Delegates to SingleIntegratorRun.output_length() with the current duration.
- run(inits: ndarray[Any, dtype[floating]], params: ndarray[Any, dtype[floating]], driver_coefficients: ndarray[Any, dtype[floating]] | None, duration: float, blocksize: int = 256, stream: Any | None = None, warmup: float = 0.0, t0: float = 0.0) None[source]
Execute the solver kernel for batch integration.
Chunking is performed along the run axis when memory constraints require splitting the batch.
- Parameters:
inits – Initial conditions with shape
(n_states, n_runs).params – Parameter table with shape
(n_params, n_runs).driver_coefficients – Optional Horner-ordered driver interpolation coefficients with shape
(num_segments, num_drivers, order + 1).duration – Duration of the simulation window.
blocksize – CUDA block size for kernel execution.
stream – CUDA stream assigned to the batch launch.
warmup – Warmup time before the main simulation.
t0 – Initial integration time.
Notes
The kernel prepares array views, queues allocations, and executes the device loop on each chunked workload. Shared-memory demand may reduce the block size automatically, emitting a warning when the limit drops below a warp.
- property save_every: float | None
Interval between saved samples from the loop, or None if save_last only.
- set_cache_dir(path: str | Path) None[source]
Set a custom cache directory for compiled kernels.
- Parameters:
path – New cache directory path. Can be absolute or relative.
Shared-memory footprint per run for the compiled kernel.
Number of precision elements required in shared memory per run.
Indicate whether shared-memory padding is required.
- Returns:
Truewhen a four-byte skew reduces bank conflicts for single precision.- Return type:
Notes
Shared memory load instructions for
float64require eight-byte alignment. Padding in that scenario would misalign alternate runs and trigger misaligned-access faults, so padding only applies to single precision workloads where the skew preserves alignment.

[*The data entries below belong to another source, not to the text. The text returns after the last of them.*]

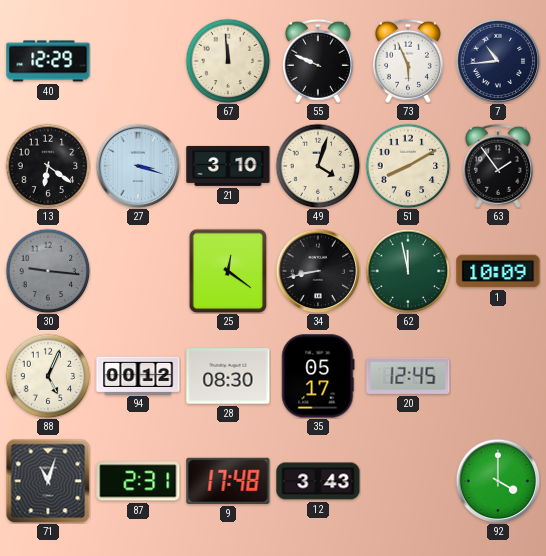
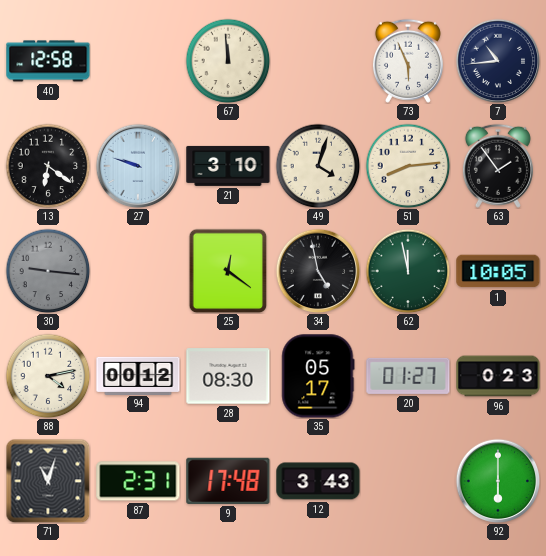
40: 12:29 -> 12:58
55: 9:49 -> none
27: 3:18 -> 9:48
51: 8:10 -> 8:14
34: 8:43 -> 4:58
1: 10:09 -> 10:05
88: 5:04 -> 4:13
20: 12:45 -> 01:27
96: none -> 0:23
92: 4:00 -> 6:00
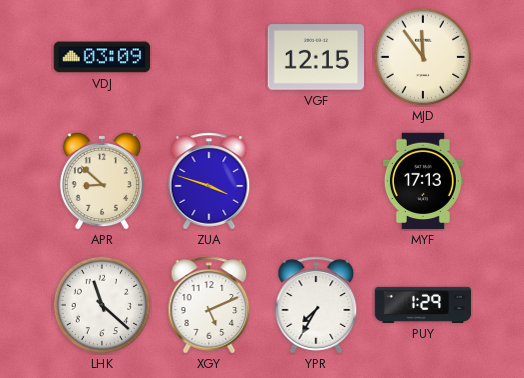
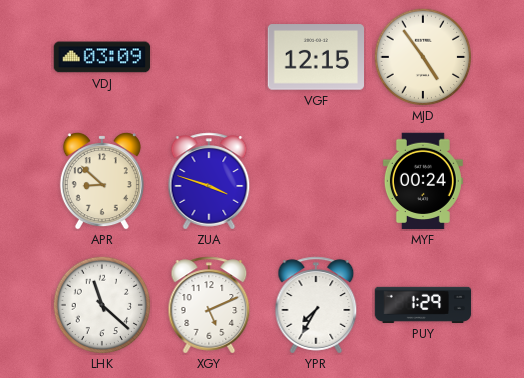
MJD: 11:54 -> 4:54
MYF: 17:13 -> 00:24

- property summaries_length: int
Number of complete summary intervals across the integration window.
Delegates to SingleIntegratorRun.summaries_length() with the current duration.

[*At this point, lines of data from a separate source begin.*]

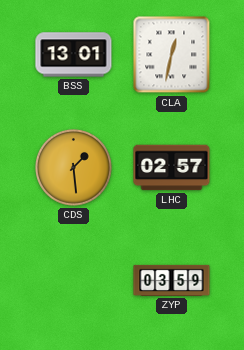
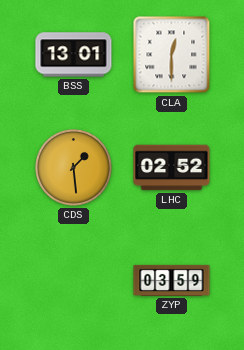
CLA: 12:32 -> 12:30
LHC: 02:57 -> 02:52
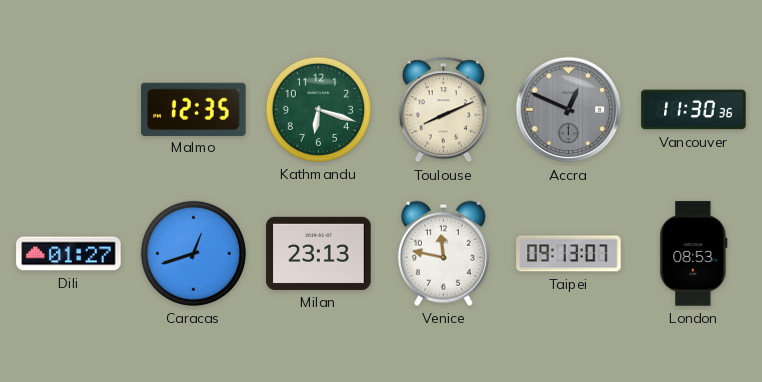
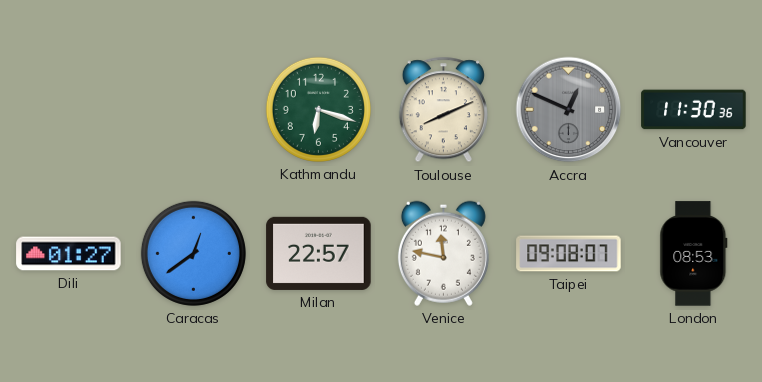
Malmo: 12:35 -> none
Caracas: 12:42 -> 12:39
Milan: 23:13 -> 22:57
Taipei: 09:13 -> 09:08
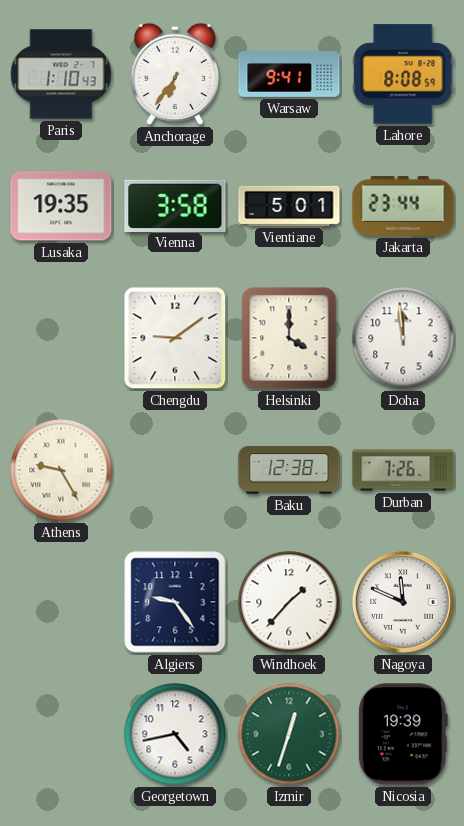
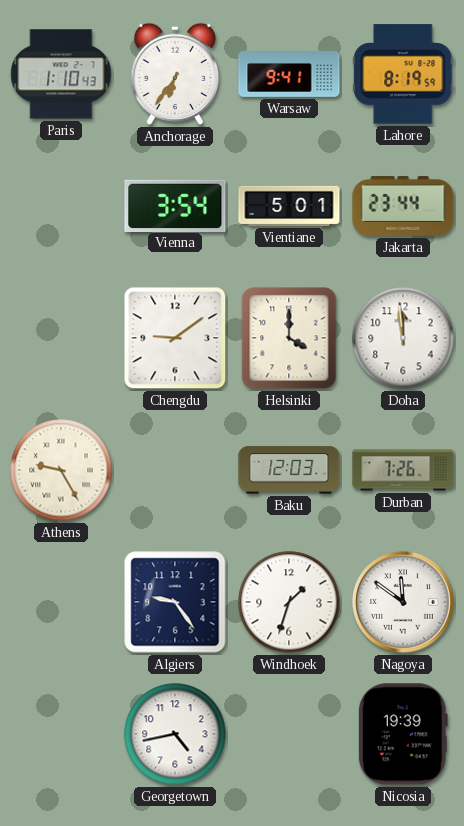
Lahore: 8:08 -> 8:19
Lusaka: 19:35 -> none
Vienna: 3:58 -> 3:54
Baku: 12:38 -> 12:03
Windhoek: 1:37 -> 1:33
Nagoya: 11:49 -> 11:51
Izmir: 12:33 -> none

- update(updates_dict: Dict[str, Any] | None = None, silent: bool = False, **kwargs: Any) set[str][source]
Update solver configuration parameters.
- Parameters:
updates_dict – Mapping of parameter updates forwarded to the single integrator and compile settings.

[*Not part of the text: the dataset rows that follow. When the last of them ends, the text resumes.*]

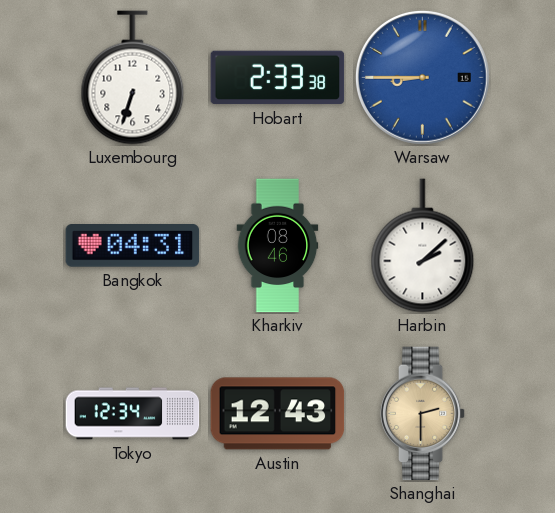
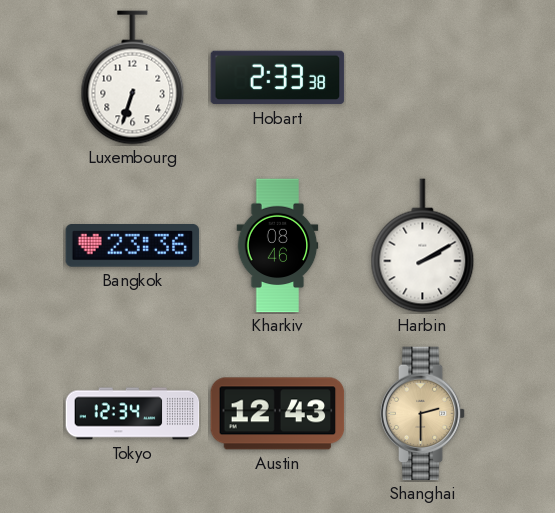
Warsaw: 8:45 -> none
Bangkok: 04:31 -> 23:36
Harbin: 2:08 -> 2:10
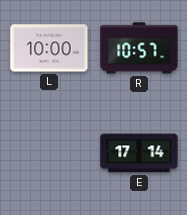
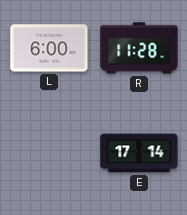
L: 10:00 -> 6:00
R: 10:57 -> 11:28
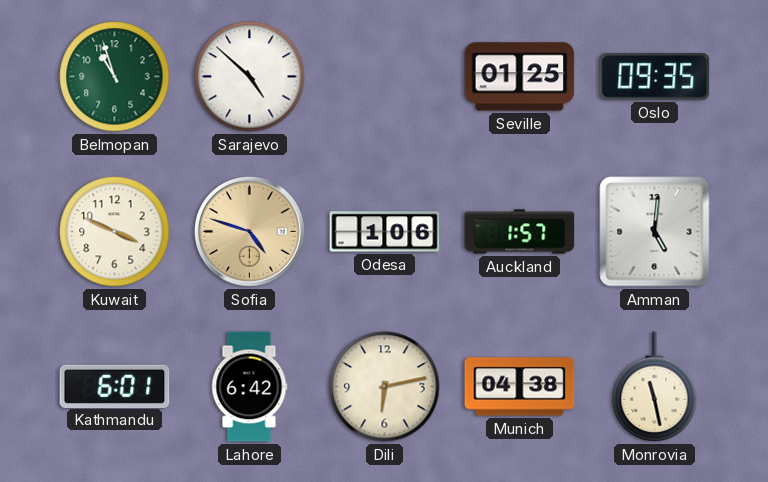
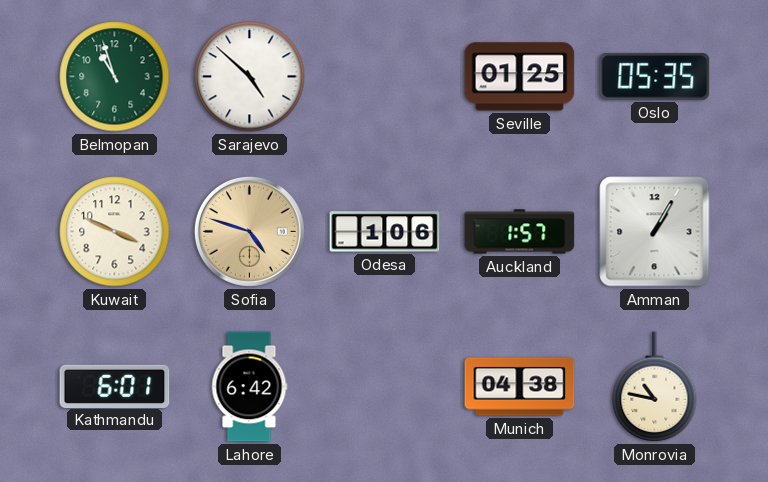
Oslo: 09:35 -> 05:35
Amman: 5:01 -> 1:05
Dili: 6:13 -> none
Monrovia: 11:28 -> 10:47
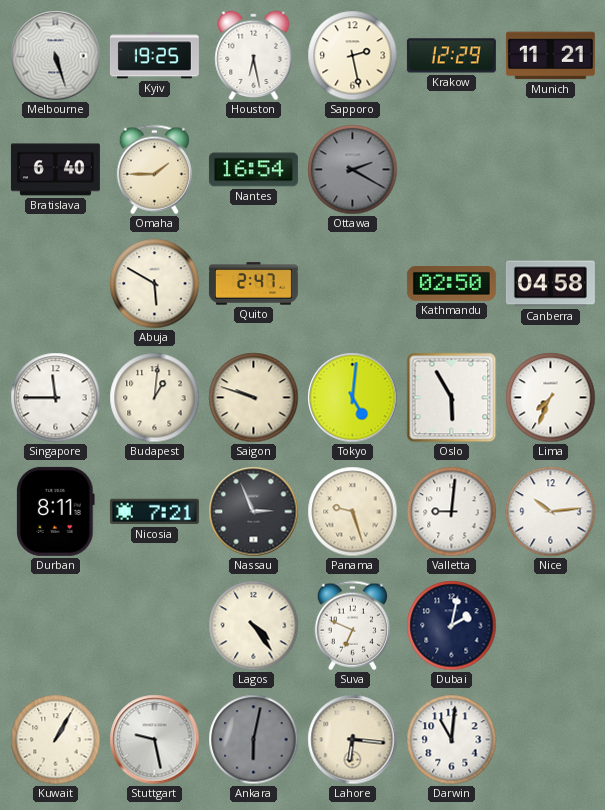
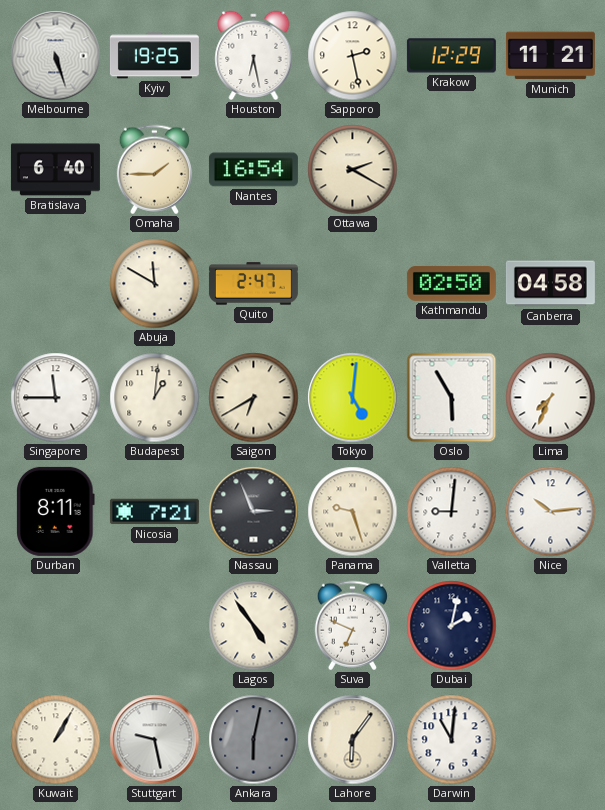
Ottawa dial: grey -> cream
Abuja: 5:50 -> 11:50
Saigon: 9:48 -> 6:40
Lagos: 4:24 -> 4:54
Lahore: 6:16 -> 6:06
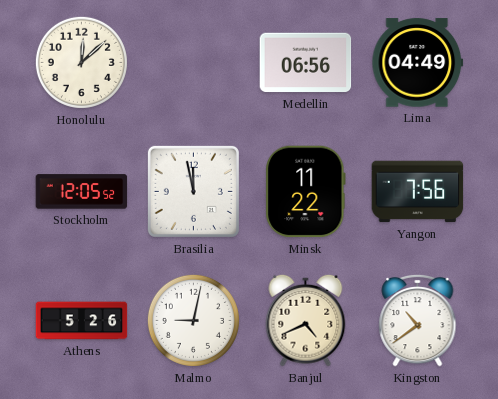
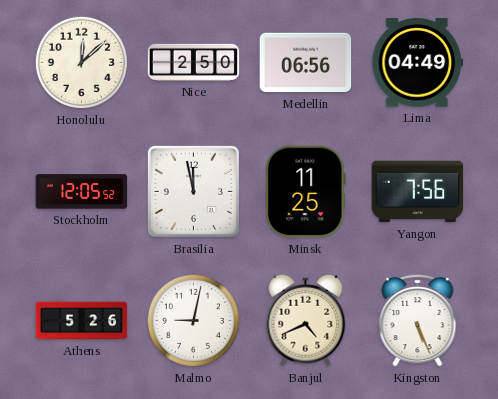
Nice: none -> 2:50
Minsk: 11:22 -> 11:25
Kingston: 10:39 -> 5:26
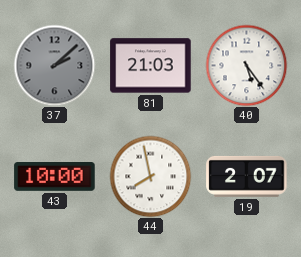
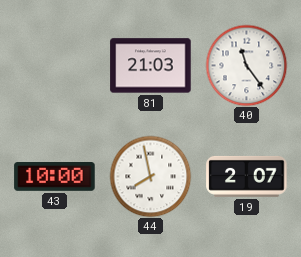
37: 2:08 -> none
40: 5:24 -> 11:24
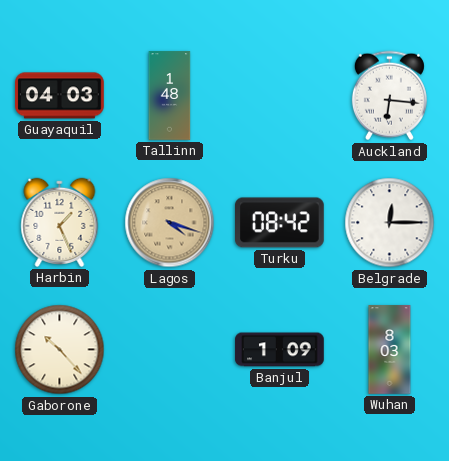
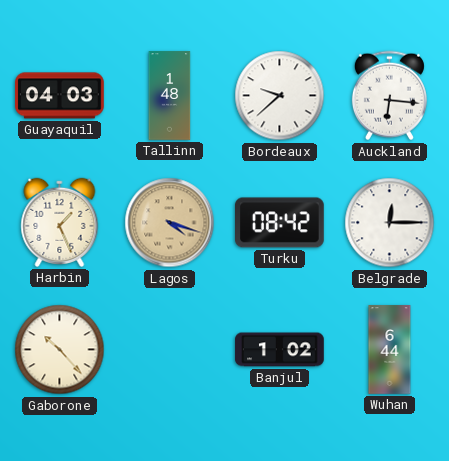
Bordeaux: none -> 9:38
Banjul: 1:09 -> 1:02
Wuhan: 8:03 -> 6:44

silent – Flag suppressing errors when unrecognised parameters remain.
**kwargs – Additional parameter overrides merged into
updates_dict.
- Returns:
Names of parameters successfully applied.
- Return type:
- Raises:
KeyError – Raised when unknown parameters persist and
silentisFalse.
Notes
The method applies updates to the single integrator before refreshing compile-critical settings so the kernel rebuild picks up new metadata.